In Algeria the religious party FIS was not allowed to rule after winning elections by an oppressive Algerian army. It went terrorist along with GIA, an extremist outfit inspired by the Afghan mujahideen. In 1995, GIA killed journalists it thought were ‘moderate’. It targeted the cartoonists in particular for being disrespectful. In 1998, pop singer Matoub was killed at a roadblock by GIA. In 1999, the Nigerian state of Zamfara adopted shariah and a mob chopped off the hand of a petty thief with a large knife saying they were using Saudi Arabia as a model because there people left their shops open without fearing theft. Their idea of shariah was going into the toilet with the left foot forward and coming out right foot forward. In 1998 six people were killed by stoning and Article 119 of the Qissas law specified that the stones used for rijm should not be so big as to kill the victim immediately. In 1980, a Saudi man was beheaded for forming a relationship with the daughter of a potentate.

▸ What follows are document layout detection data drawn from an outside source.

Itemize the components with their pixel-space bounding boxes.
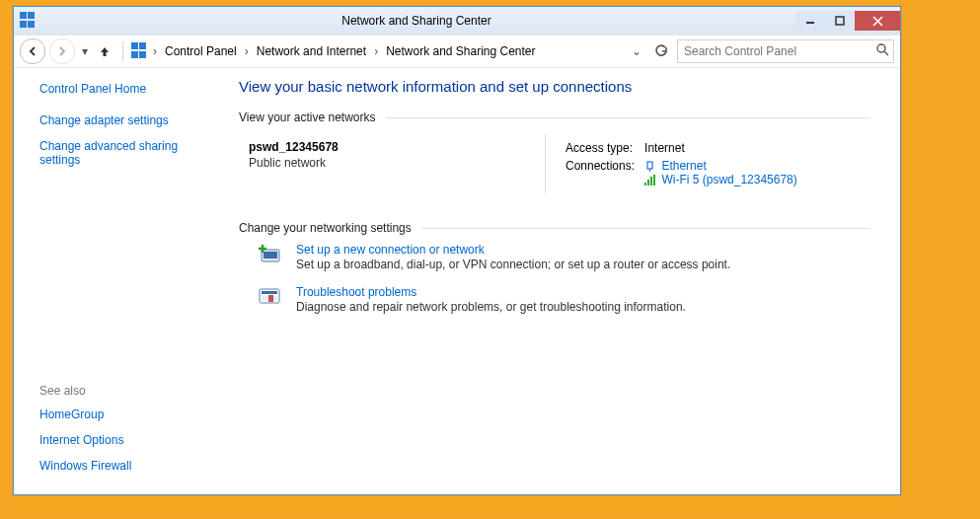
chevron-right-icon[interactable]: › [151,44,159,58]
svg-rect-13 [264,252,277,259]
sidebar-link-firewall[interactable]: Windows Firewall [39,459,209,473]
svg-line-5 [884,51,888,55]
breadcrumb-item[interactable]: Network and Internet [253,42,370,60]
see-also-heading: See also [39,384,209,398]
active-networks-heading: View your active networks [239,111,870,124]
app-icon [20,12,38,30]
troubleshoot-link[interactable]: Troubleshoot problems [296,285,686,299]
svg-rect-1 [836,17,844,25]
network-details: Access type: Internet Connections: Et [545,134,807,193]
breadcrumb-dropdown[interactable]: ⌄ [628,44,645,58]
breadcrumb-item[interactable]: Network and Sharing Center [382,42,539,60]
svg-rect-20 [268,295,273,302]
separator [122,41,123,61]
breadcrumb-item[interactable]: Control Panel [161,42,241,60]
forward-button[interactable] [49,38,75,64]
control-panel-icon [131,42,149,60]
page-title: View your basic network information and … [239,78,870,95]
wifi-icon [644,175,655,185]
setup-connection-item: Set up a new connection or network Set u… [255,243,870,271]
main-panel: View your basic network information and … [219,68,900,494]
maximize-button[interactable] [825,11,855,31]
sidebar-link-sharing[interactable]: Change advanced sharing settings [39,139,209,167]
content-area: Control Panel Home Change adapter settin… [14,68,900,494]
close-button[interactable] [855,11,900,31]
active-network-block: pswd_12345678 Public network Access type… [249,134,870,193]
network-type: Public network [249,156,545,170]
up-button[interactable] [95,41,114,61]
window-title: Network and Sharing Center [38,14,795,28]
toolbar: ▾ › Control Panel › Network and Internet… [14,35,900,68]
sidebar: Control Panel Home Change adapter settin… [14,68,219,494]
window-controls [795,11,900,31]
setup-connection-desc: Set up a broadband, dial-up, or VPN conn… [296,258,730,271]
svg-rect-8 [644,183,646,185]
minimize-button[interactable] [795,11,825,31]
connection-link-ethernet[interactable]: Ethernet [661,159,706,173]
section-label-text: View your active networks [239,111,376,124]
refresh-button[interactable] [649,39,673,63]
svg-rect-11 [653,175,655,185]
network-identity: pswd_12345678 Public network [249,134,545,193]
back-button[interactable] [20,38,45,64]
troubleshoot-desc: Diagnose and repair network problems, or… [296,300,686,314]
search-box[interactable] [677,39,894,63]
sidebar-link-home[interactable]: Control Panel Home [39,82,209,96]
recent-locations-dropdown[interactable]: ▾ [79,44,91,58]
svg-rect-18 [262,291,277,294]
ethernet-icon [644,161,655,172]
network-name: pswd_12345678 [249,140,545,154]
sidebar-link-homegroup[interactable]: HomeGroup [39,408,209,421]
search-icon[interactable] [876,43,889,59]
svg-rect-6 [647,162,652,169]
connections-label: Connections: [565,158,642,187]
sidebar-link-adapter[interactable]: Change adapter settings [39,113,209,127]
breadcrumb-bar[interactable]: › Control Panel › Network and Internet ›… [131,42,624,60]
setup-connection-icon [255,243,286,266]
access-type-value: Internet [644,140,805,156]
search-input[interactable] [682,43,876,59]
svg-point-4 [877,44,885,52]
window-frame: Network and Sharing Center ▾ › [13,6,901,495]
svg-rect-10 [650,177,652,185]
section-label-text: Change your networking settings [239,221,412,235]
sidebar-link-internet-options[interactable]: Internet Options [39,433,209,447]
connection-link-wifi[interactable]: Wi-Fi 5 (pswd_12345678) [661,173,796,186]
chevron-right-icon[interactable]: › [243,44,251,58]
chevron-right-icon[interactable]: › [372,44,380,58]
troubleshoot-item: Troubleshoot problems Diagnose and repai… [255,285,870,314]
titlebar: Network and Sharing Center [14,7,900,35]
troubleshoot-icon [255,285,286,309]
setup-connection-link[interactable]: Set up a new connection or network [296,243,730,257]
svg-rect-9 [647,180,649,185]
access-type-label: Access type: [565,140,642,156]
change-settings-heading: Change your networking settings [239,221,870,235]
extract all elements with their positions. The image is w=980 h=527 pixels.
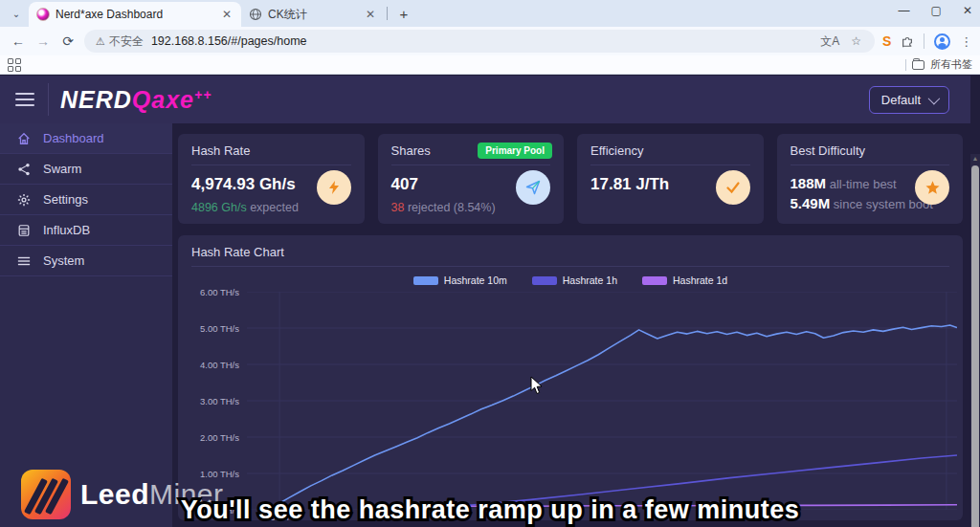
preset-dropdown[interactable]: Default — [869, 86, 949, 114]
folder-icon — [912, 60, 924, 70]
share-icon — [17, 163, 31, 176]
list-icon — [17, 254, 31, 268]
bookmark-star-icon[interactable]: ☆ — [851, 34, 861, 48]
chart-plot-area[interactable] — [247, 292, 957, 510]
browser-menu-icon[interactable]: ⋮ — [960, 34, 972, 49]
maximize-button[interactable]: ▢ — [931, 4, 942, 17]
scroll-up-arrow[interactable]: ▲ — [970, 155, 980, 162]
sidebar-item-settings[interactable]: Settings — [0, 185, 172, 215]
card-title: Efficiency — [590, 143, 750, 158]
translate-icon[interactable]: 文A — [820, 33, 839, 50]
url-text[interactable]: 192.168.8.156/#/pages/home — [151, 34, 814, 48]
nerdqaxe-logo: NERDQaxe++ — [60, 86, 212, 114]
mouse-cursor — [530, 376, 544, 395]
close-tab-icon[interactable]: ✕ — [220, 8, 234, 21]
gear-icon — [17, 193, 31, 207]
legend-hashrate-10m[interactable]: Hashrate 10m — [413, 274, 507, 286]
profile-avatar[interactable] — [934, 33, 950, 50]
page-scrollbar[interactable]: ▲ ▼ — [970, 154, 980, 527]
all-bookmarks-label: 所有书签 — [930, 57, 972, 72]
security-label[interactable]: 不安全 — [109, 33, 144, 50]
chart-title: Hash Rate Chart — [191, 245, 949, 259]
hashrate-card: Hash Rate 4,974.93 Gh/s 4896 Gh/s expect… — [178, 134, 365, 224]
nerdaxe-favicon — [36, 8, 50, 21]
tab-ck-stats[interactable]: CK统计 ✕ — [241, 2, 385, 27]
close-window-button[interactable]: ✕ — [963, 4, 972, 17]
window-controls: — ▢ ✕ — [899, 4, 972, 17]
card-title: Best Difficulty — [791, 143, 950, 158]
scrollbar-thumb[interactable] — [971, 165, 979, 527]
check-icon — [716, 170, 750, 205]
back-button[interactable]: ← — [6, 30, 31, 53]
browser-window: ⌄ Nerd*axe Dashboard ✕ CK统计 ✕ + — ▢ ✕ ← … — [0, 0, 980, 527]
hamburger-menu-icon[interactable] — [15, 89, 34, 110]
tab-title: Nerd*axe Dashboard — [56, 8, 214, 21]
y-tick-label: 3.00 TH/s — [200, 396, 239, 406]
efficiency-card: Efficiency 17.81 J/Th — [577, 134, 764, 224]
extension-s-icon[interactable]: S — [882, 33, 891, 49]
send-icon — [516, 170, 550, 205]
sidebar-item-swarm[interactable]: Swarm — [0, 154, 172, 185]
hashrate-chart-card: Hash Rate Chart Hashrate 10m Hashrate 1h… — [178, 235, 963, 520]
reload-button[interactable]: ⟳ — [56, 30, 80, 53]
bookmarks-bar: 所有书签 — [0, 55, 980, 75]
tab-divider — [387, 7, 388, 20]
star-icon — [915, 170, 949, 205]
chevron-down-icon — [928, 92, 941, 104]
apps-grid-icon[interactable] — [8, 58, 21, 72]
new-tab-button[interactable]: + — [393, 3, 414, 24]
minimize-button[interactable]: — — [899, 4, 910, 17]
database-icon — [17, 224, 31, 237]
sidebar-item-influxdb[interactable]: InfluxDB — [0, 215, 172, 246]
tab-nerdaxe-dashboard[interactable]: Nerd*axe Dashboard ✕ — [29, 2, 241, 27]
y-tick-label: 5.00 TH/s — [200, 323, 239, 334]
shares-card: Shares Primary Pool 407 38 rejected (8.5… — [378, 134, 565, 224]
y-tick-label: 6.00 TH/s — [200, 287, 239, 297]
y-tick-label: 2.00 TH/s — [200, 432, 239, 443]
toolbar-divider — [924, 33, 924, 49]
difficulty-card: Best Difficulty 188M all-time best 5.49M… — [777, 134, 964, 224]
tab-search-button[interactable]: ⌄ — [6, 4, 27, 23]
globe-icon — [249, 8, 262, 21]
close-tab-icon[interactable]: ✕ — [364, 8, 377, 21]
toolbar-icons: S ⋮ — [882, 33, 972, 50]
preset-label: Default — [881, 93, 921, 107]
card-title: Hash Rate — [191, 143, 351, 158]
chart-legend: Hashrate 10m Hashrate 1h Hashrate 1d — [191, 273, 949, 288]
hashrate-chart: 6.00 TH/s5.00 TH/s4.00 TH/s3.00 TH/s2.00… — [191, 292, 949, 527]
extensions-puzzle-icon[interactable] — [901, 34, 914, 48]
home-icon — [17, 132, 31, 145]
sidebar: Dashboard Swarm Settings InfluxDB System — [0, 123, 172, 527]
subtitle-overlay: You'll see the hashrate ramp up in a few… — [0, 495, 980, 525]
not-secure-warning-icon[interactable]: ⚠ — [96, 35, 105, 48]
lightning-icon — [317, 170, 351, 205]
browser-toolbar: ← → ⟳ ⚠ 不安全 192.168.8.156/#/pages/home 文… — [0, 27, 980, 55]
legend-hashrate-1d[interactable]: Hashrate 1d — [642, 274, 727, 286]
all-bookmarks[interactable]: 所有书签 — [905, 57, 972, 72]
address-bar[interactable]: ⚠ 不安全 192.168.8.156/#/pages/home 文A ☆ — [84, 30, 875, 53]
y-tick-label: 4.00 TH/s — [200, 360, 239, 370]
dashboard-page: NERDQaxe++ Default Dashboard Swarm Setti… — [0, 76, 980, 527]
sidebar-item-dashboard[interactable]: Dashboard — [0, 123, 172, 154]
main-content: Hash Rate 4,974.93 Gh/s 4896 Gh/s expect… — [172, 123, 970, 527]
tab-strip: ⌄ Nerd*axe Dashboard ✕ CK统计 ✕ + — ▢ ✕ — [0, 0, 980, 27]
legend-swatch-1d — [642, 276, 667, 285]
primary-pool-badge: Primary Pool — [478, 143, 552, 159]
bookmarks-divider — [905, 59, 906, 71]
dashboard-header: NERDQaxe++ Default — [0, 76, 970, 123]
legend-swatch-10m — [413, 276, 438, 285]
sidebar-item-system[interactable]: System — [0, 246, 172, 276]
tab-title: CK统计 — [268, 7, 358, 23]
legend-swatch-1h — [532, 276, 557, 285]
legend-hashrate-1h[interactable]: Hashrate 1h — [532, 274, 617, 286]
header-divider — [48, 83, 49, 116]
forward-button[interactable]: → — [31, 30, 56, 53]
stat-cards-row: Hash Rate 4,974.93 Gh/s 4896 Gh/s expect… — [172, 123, 970, 224]
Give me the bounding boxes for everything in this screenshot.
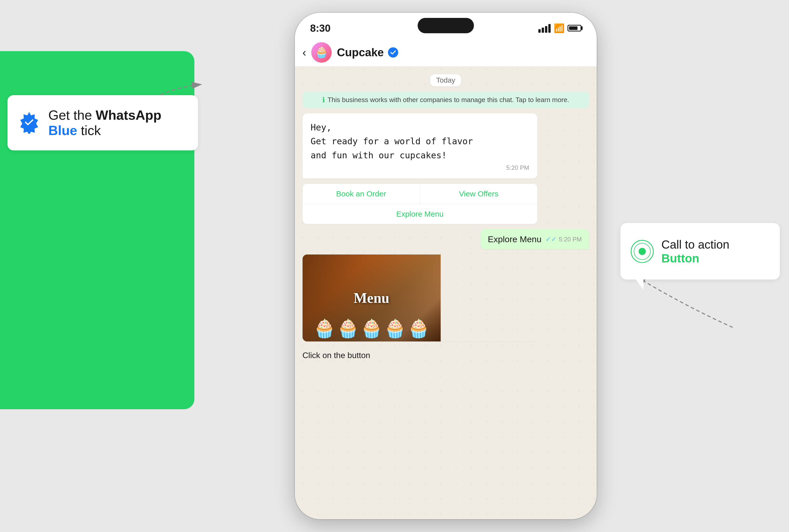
sent-message: Explore Menu ✓✓ 5:20 PM [481,229,589,249]
verified-badge-icon [387,47,399,58]
explore-menu-button[interactable]: Explore Menu [303,204,537,224]
message-text: Hey, Get ready for a world of flavor and… [311,120,529,162]
battery-icon [567,25,581,32]
back-button[interactable]: ‹ [303,46,306,59]
chat-header: ‹ 🧁 Cupcake [295,38,597,66]
blue-tick-text: Get the WhatsApp Blue tick [49,108,161,138]
sent-time: 5:20 PM [559,236,582,243]
blue-verified-badge-icon [18,111,41,135]
cta-circle-icon [631,240,654,263]
blue-tick-callout: Get the WhatsApp Blue tick [7,95,198,150]
date-badge: Today [430,74,461,87]
contact-avatar: 🧁 [311,42,332,63]
action-buttons-container: Book an Order View Offers Explore Menu [303,184,537,224]
signal-icon [538,23,551,33]
dynamic-island [418,18,474,33]
contact-info: Cupcake [337,46,589,59]
chat-area: Today ℹ This business works with other c… [295,66,597,519]
cta-callout: Call to action Button [620,223,780,280]
action-buttons-row1: Book an Order View Offers [303,184,537,204]
cta-text: Call to action Button [661,238,729,265]
status-time: 8:30 [310,22,331,34]
received-message: Hey, Get ready for a world of flavor and… [303,113,537,178]
info-icon: ℹ [322,96,325,104]
menu-image-container: 🧁 🧁 🧁 🧁 🧁 Menu [303,254,537,341]
status-bar: 8:30 📶 [295,13,597,38]
double-check-icon: ✓✓ [545,235,557,243]
info-banner[interactable]: ℹ This business works with other compani… [303,92,589,108]
contact-name: Cupcake [337,46,384,59]
info-banner-text: This business works with other companies… [328,96,569,104]
view-offers-button[interactable]: View Offers [420,184,537,204]
caption-text: Click on the button [303,346,589,364]
status-icons: 📶 [538,23,581,33]
message-time: 5:20 PM [311,164,529,171]
sent-message-meta: ✓✓ 5:20 PM [545,235,582,243]
menu-image: 🧁 🧁 🧁 🧁 🧁 Menu [303,254,441,341]
sent-message-text: Explore Menu [488,234,541,244]
phone-mockup: 8:30 📶 ‹ 🧁 Cupcake [295,13,597,519]
svg-point-2 [388,47,398,58]
menu-image-title: Menu [354,290,389,306]
wifi-icon: 📶 [554,23,564,33]
book-order-button[interactable]: Book an Order [303,184,420,204]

The daughter was executed with bullets through the head. In Malaysia in 1997 couples were wrongfully arrested under laws against khalwa. In Afghanistan, men had to keep beards under pain of punishment and could be lashed for wearing shorts and flying kites. Women were beaten with car antennae for going out without a mehram. In 2001 Afghan film-maker Sairah Shah made a film showing girls raped by the Taliban after killing their mother in front of them.

The fulminating man of God has to be blind to give out fatwas of extreme toughness. Saudi Arabia’s chief cleric late Ibn Baz thought anyone not believing that the earth is fixed and doesn’t revolve around the sun was outside the pale of Islam. King Faisal tried to confiscate his book but it was too late. Egypt’s Sheikh Omar Abdur Rehman was so violent in his oratory that he caused violence in the country and was driven into exile in the US where he was found guilty of planning a bombing of the Trade Center in 1993. In 1988 Naguib Mahfouz won the Nobel Prize for his novels but was stabbed by an Islamist youth in Cairo enraged by official criticism of his work. In 1976 Al Azhar of Egypt caused moderate Islamic leader Muhammad Taha of Sudan to be killed for apostasy. In Iran, moderate Ayatollah Shariatmadari was also rejected in favour of more extremist leadership. Islam is a moderate creed. There is misdirection in what is happening in Muslim societies.